I sympathize with you. I've been going through the
same thing. It _has_ gotten better though. This weekend
I went to the store and I was so dizzy and cotton headed
and irritable and I couldn't think, and I came home and collasped
into tears because I just wanted so badly to feel normal again.
It is totally amazing how hard it is coming off the stuff--worse than
crack, I bet. Anyway, what helps is like your friend said...you start feeling
a little dizzy and foggy headed, just open up the capsule and pour about half or
less on your tongues and swallow it with water. You feel some relief then.
That's where I'm at. I'm guessing I'll just put less and less on my
tongue until I can get totally off the stuff.
Be sure and not isolate too much...hang out with your friends and let
them know what you're going through and reach out for their support.
Long, slow, gentle walks can help some if you can force yourself to do it...

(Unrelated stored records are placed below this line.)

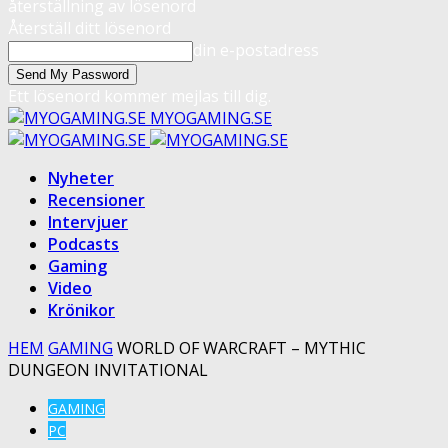
återställning av lösenord
Återställ ditt lösenord
din e-postadress
Ett lösenord kommer mejlas till dig.
MYOGAMING.SE
Nyheter
Recensioner
Intervjuer
Podcasts
Gaming
Video
Krönikor
HEM
GAMING
WORLD OF WARCRAFT – MYTHIC
DUNGEON INVITATIONAL
GAMING
PC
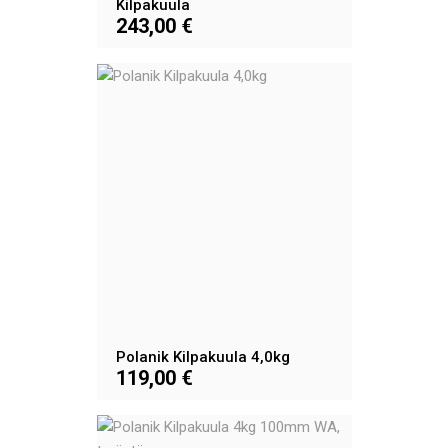
Kilpakuula
243,00 €
Polanik Kilpakuula 4,0kg
119,00 €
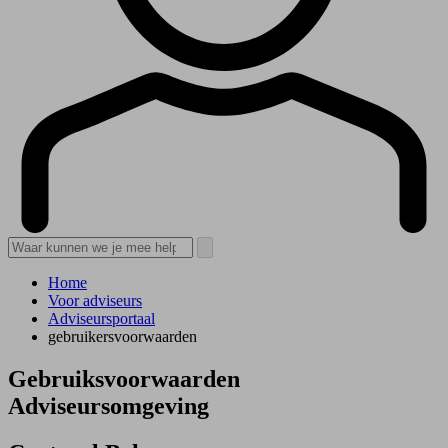
Home
Voor adviseurs
Adviseursportaal
gebruikersvoorwaarden
Gebruiksvoorwaarden
Adviseursomgeving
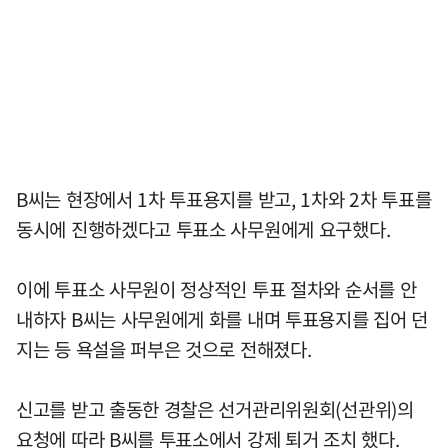
B씨는 현장에서 1차 투표용지를 받고, 1차와 2차 투표를
동시에 진행하겠다고 투표소 사무원에게 요구했다.
이에 투표소 사무원이 정상적인 투표 절차와 순서를 안
내하자 B씨는 사무원에게 화를 내며 투표용지를 집어 던
지는 등 욕설을 퍼부은 것으로 전해졌다.
신고를 받고 출동한 경찰은 선거관리위원회(선관위)의
요청에 따라 B씨를 투표소에서 강제 퇴거 조치 했다.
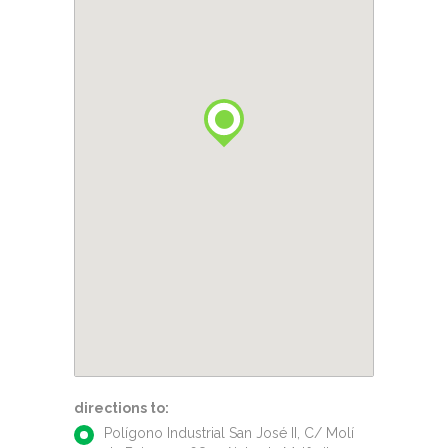
directions to:
Polígono Industrial San José II, C/ Molí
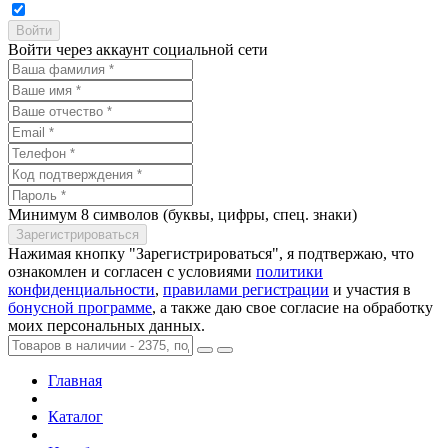
Войти через аккаунт социальной сети
Минимум 8 символов (буквы, цифры, спец. знаки)
Нажимая кнопку "Зарегистрироваться", я подтвержаю, что
ознакомлен и согласен с условиями
политики
конфиденциальности
,
правилами регистрации
и участия в
бонусной программе
, а также даю свое согласие на обработку
моих персональных данных.
Главная
Каталог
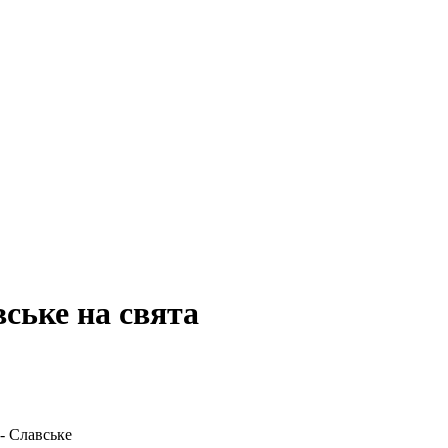
вське на свята
- Славське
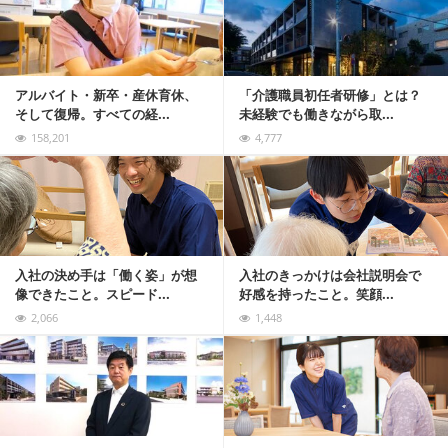
アルバイト・新卒・産休育休、
「介護職員初任者研修」とは？
そして復帰。すべての経...
未経験でも働きながら取...
158,201
4,777
記事を読む
入社の決め手は「働く姿」が想
入社のきっかけは会社説明会で
像できたこと。スピード...
好感を持ったこと。笑顔...
2,066
1,448
記事を読む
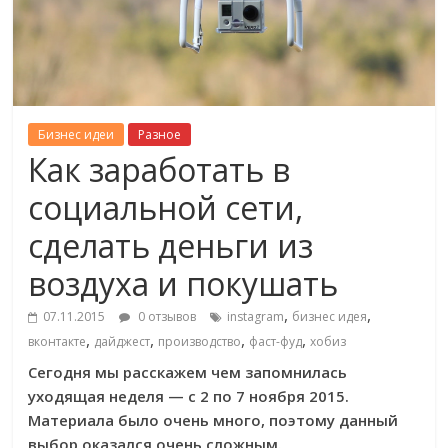
Бизнес идеи
Разное
Как заработать в
социальной сети,
сделать деньги из
воздуха и покушать
,
,
07.11.2015
0 отзывов
instagram
бизнес идея
,
,
,
,
вконтакте
дайджест
производство
фаст-фуд
хобиз
Сегодня мы расскажем чем запомнилась
уходящая неделя — с 2 по 7 ноября 2015.
Материала было очень много, поэтому данный
выбор оказался очень сложным.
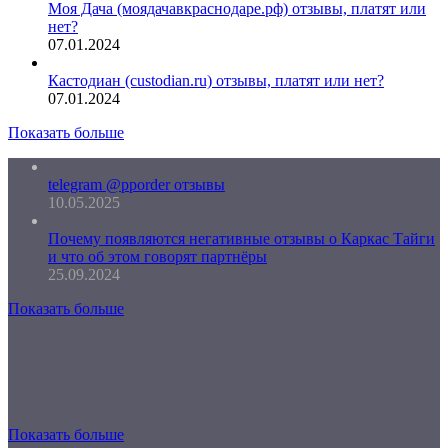
Моя Дача (моядачавкраснодаре.рф) отзывы, платят или
нет?
07.01.2024
Кастодиан (custodian.ru) отзывы, платят или нет?
07.01.2024
Показать больше
telegram @pporder отзывы
10.05.2025
Почему появляются негативные отзывы о Каркас Тайги
и что об этом говорят партнёры
25.09.2024
Показать больше
Показать больше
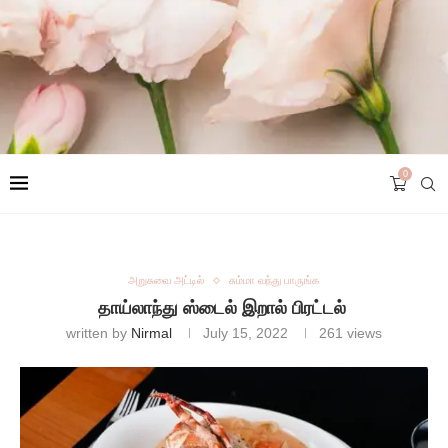
0
அறுசுவை அட்டில்
சும்மா வந்து பாருங்க
தாய்லாந்து ஸ்டைல் இறால் பிரட்டல்
written by
Nirmal
July 15, 2022
261
views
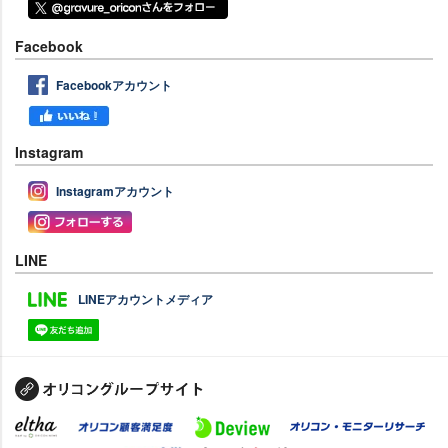
Facebook
Facebookアカウント
Instagram
Instagramアカウント
LINE
LINEアカウントメディア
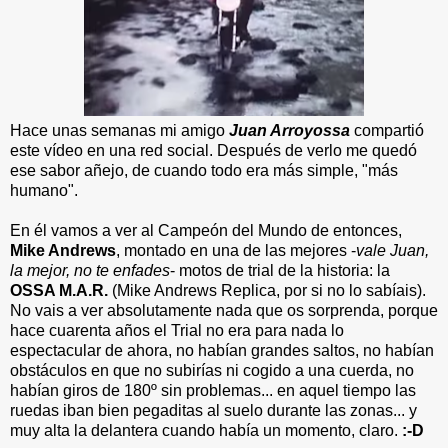
Hace unas semanas mi amigo
Juan Arroyossa
compartió
este vídeo en una red social. Después de verlo me quedó
ese sabor añejo, de cuando todo era más simple, "más
humano".
En él vamos a ver al Campeón del Mundo de entonces,
Mike Andrews
, montado en una de las mejores -
vale Juan,
la mejor, no te enfades
- motos de trial de la historia: la
OSSA M.A.R.
(Mike Andrews Replica, por si no lo sabíais).
No vais a ver absolutamente nada que os sorprenda, porque
hace cuarenta años el Trial no era para nada lo
espectacular de ahora, no habían grandes saltos, no habían
obstáculos en que no subirías ni cogido a una cuerda, no
habían giros de 180º sin problemas... en aquel tiempo las
ruedas iban bien pegaditas al suelo durante las zonas... y
muy alta la delantera cuando había un momento, claro.
:-D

Good luck and keep posting...hang in there, it DOES get better. You have to
keep reminding yourself you're not crazy, it's just the withdrawal jerking your
body chemistry around.

 

so sorry...

Posted by crepuscular on August 20, 2002, at 16:13:23

In reply to Effexor XR withdrawls - Misery!, posted by slash6767 on August 19, 2002, at 18:53:24

i have heard so many people screaming about effexor withdrawl and had a friend who went through total agony, that i really think this drug should come with a warning. granted, stopping elavil after 10 years was nearly as bad, but i've never had these kind of symptoms coming off ssri's.

 

Re: so sorry...

Posted by slash6767 on August 20, 2002, at 17:03:04

In reply to so sorry..., posted by crepuscular on August 20, 2002, at 16:13:23

Today makes day 4 without Effexor. I feel no better today than I did yesterday, actually, I think I may be even more dizzy today than before. Having to get through the work day in an office environment & dealing with people is nearly impossible. Thank god work is over... I hope this all ends soon!